The sample project utilizes the WorkbenchConnector library and the AgentBase class to connect the agent to Semantic Workbench.

The MyAgentConfig class defines some settings you can customize while developing your agent. For instance you can change the system prompt, test different safety rules, connect to OpenAI, Azure OpenAI or compatible services like LM Studio, change LLM temperature and nucleus sampling, etc.

The appsettings.json file contains workbench settings, credentials and few other details.

From Development to Production

It's important to highlight how Semantic Workbench is a development tool, and it's not designed to host agents in a production environment. The workbench helps with testing and debugging, in a development and isolated environment, usually your localhost.

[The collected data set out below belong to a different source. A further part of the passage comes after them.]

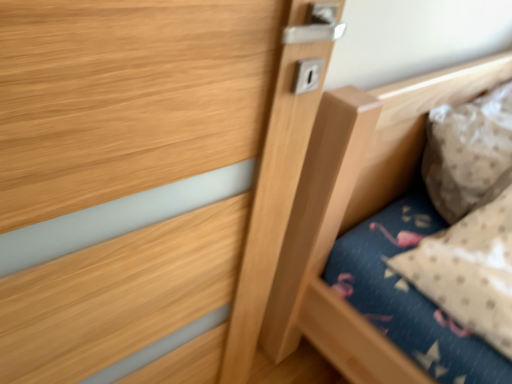 In order to click on beige dotted pillow at right in this screenshot , I will do `click(468, 152)`.

Describe the element at coordinates (468, 152) in the screenshot. I see `beige dotted pillow at right` at that location.

The height and width of the screenshot is (384, 512). In order to click on beige dotted pillow at right in this screenshot , I will do `click(468, 152)`. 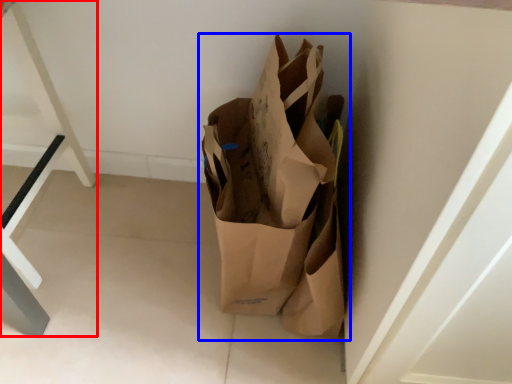 Question: Among these objects, which one is nearest to the camera, furniture (highlighted by a red box) or grocery bag (highlighted by a blue box)?

Choices:
 (A) furniture
 (B) grocery bag

Answer: (B) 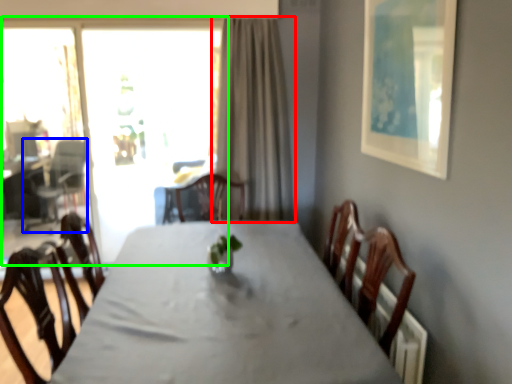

The core of your agent/AI application, e.g. how it reacts to users, how it invokes tools, how it stores data, can be developed with any framework, such as Semantic Kernel, Langchain, OpenAI assistants, etc. That is typically the code you will add to MyAgent.cs.

Semantic Workbench is not a framework. Settings like MyAgentConfig.cs and dependencies on WorkbenchConnector library are used only to test and debug your code in Semantic Workbench. When an agent is fully developed and ready for production, configurable settings should be hard coded, dependencies on WorkbenchConnector and AgentBase should be removed.